L’extase du selfie

L’extase du selfie et autres gestes qui nous disent, de Philippe Delerm, est un recueil de textes courts publié aux éditions du Seuil et paru en septembre 2019 pour la rentrée Littéraire. 108 pages.

Photo Hermance Triay

Philippe Delerm, né en 1950 à Auvers-sur-Oise, voue son écriture à la restitution d’instants fugitifs, à l’intensité des sensations d’enfance.
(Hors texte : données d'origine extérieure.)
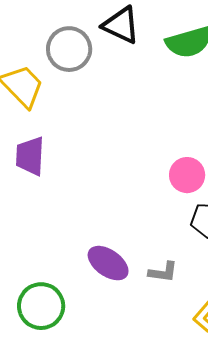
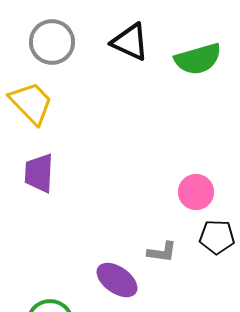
gray circle: (69, 49) -> (52, 42), moved
gray L-shape: (163, 272) -> (162, 252), moved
Inventeur d’un genre dont il est l’unique représentant, l' »instantané-littéraire », Philippe Delerm s’inscrit dans la lignée des grands auteurs classiques qui croquent le portrait de leurs contemporains, tels La Fontaine ou La Bruyère. Il est l’auteur de nombreux livres à succès, dont La Première Gorgée de bière, Je vais passer pour un vieux con ou Sundborn ou les Jours de lumière (Pris des Libraires, 1997). Il est aussi professeur et vit avec sa femme, Martine Delerm, en Normandie.
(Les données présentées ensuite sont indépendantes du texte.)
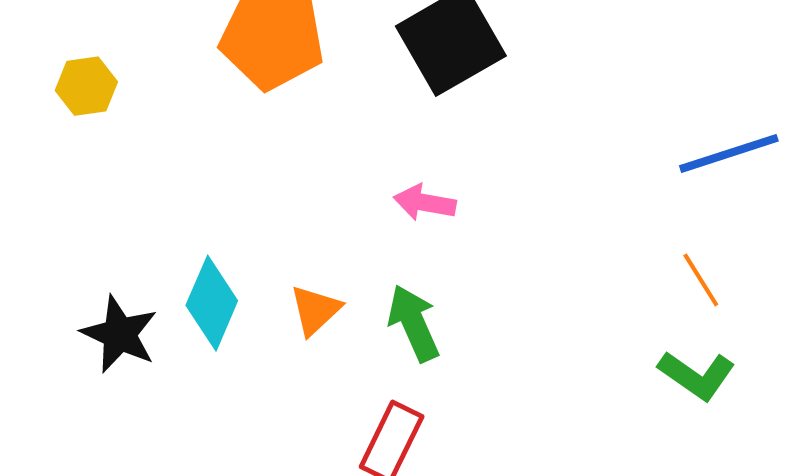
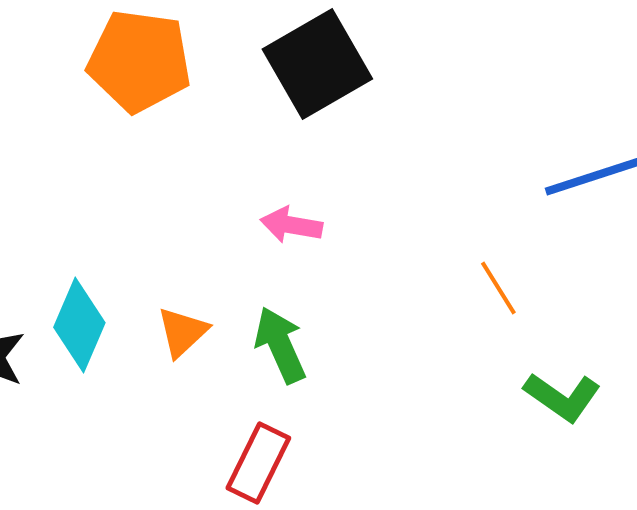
orange line: (701, 280) -> (498, 288), moved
Et vous, quel geste vous trahit ? Il y a les gestes qui disent l’embarras, d’autres la satisfaction de soi, certains encore le simple plaisir d’exister, là maintenant, sur cette terre. Mais tous nous révèlent, dans nos gloires comme nos petitesses, nos amours comme nos détestations : le selfie, geste roi de nos vies modernes ; le « vapotage », qui relègue l’art de fumer à un plaisir furtif, presque honteux ; les hommes de pouvoir qui se grattent le dessous de leur chaussette ; cette façon qu’on a parfois de tourner le volant avec la paume de la main bien à plat ; un verre qu’on tient à la main sans le boire…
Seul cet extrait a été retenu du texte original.